* **EXERCISE AIM**
Please work out how many lines in the records below include the word "Suite", and reply with that number only.

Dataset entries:
= = = = = = =

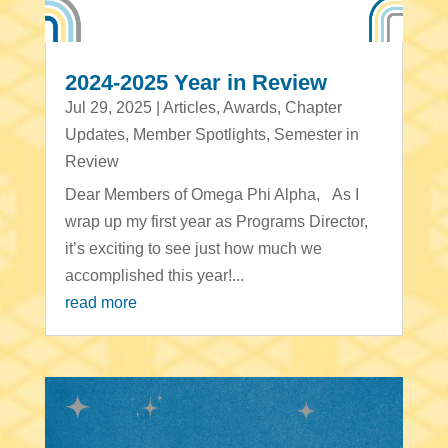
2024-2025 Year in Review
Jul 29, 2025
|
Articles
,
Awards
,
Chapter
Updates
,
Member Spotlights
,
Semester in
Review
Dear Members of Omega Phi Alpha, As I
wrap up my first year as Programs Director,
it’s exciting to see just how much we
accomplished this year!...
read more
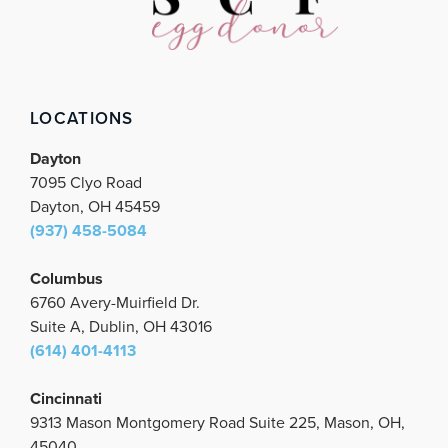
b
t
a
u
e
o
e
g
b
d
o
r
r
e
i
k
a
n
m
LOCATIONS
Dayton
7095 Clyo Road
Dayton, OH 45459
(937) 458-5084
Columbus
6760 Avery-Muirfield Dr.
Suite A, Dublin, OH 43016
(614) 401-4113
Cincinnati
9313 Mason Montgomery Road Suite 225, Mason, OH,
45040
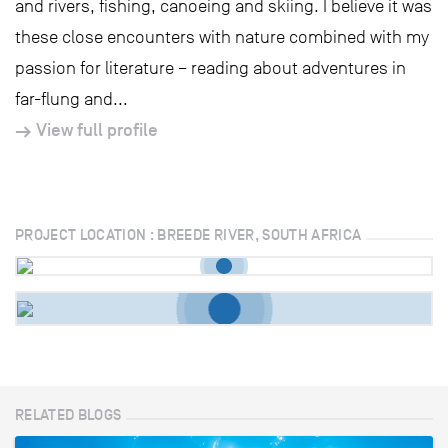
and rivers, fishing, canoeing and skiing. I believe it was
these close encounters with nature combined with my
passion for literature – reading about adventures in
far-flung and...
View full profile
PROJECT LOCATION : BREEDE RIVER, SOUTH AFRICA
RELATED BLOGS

= = = = = = =

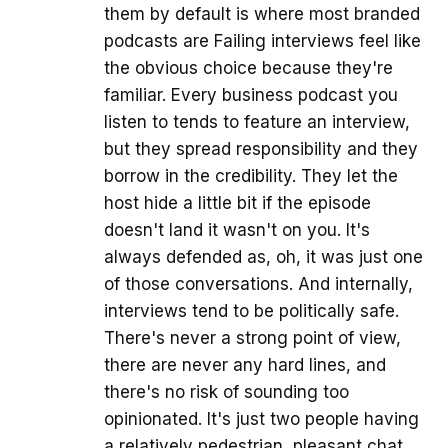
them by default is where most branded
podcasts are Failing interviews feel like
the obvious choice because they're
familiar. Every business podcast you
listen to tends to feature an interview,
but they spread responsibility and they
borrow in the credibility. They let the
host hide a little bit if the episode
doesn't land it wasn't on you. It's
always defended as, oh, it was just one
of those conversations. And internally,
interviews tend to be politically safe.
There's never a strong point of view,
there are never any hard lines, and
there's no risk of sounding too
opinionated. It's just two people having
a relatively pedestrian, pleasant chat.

= = = = = = =

* **REPLY TO THE TASK**
2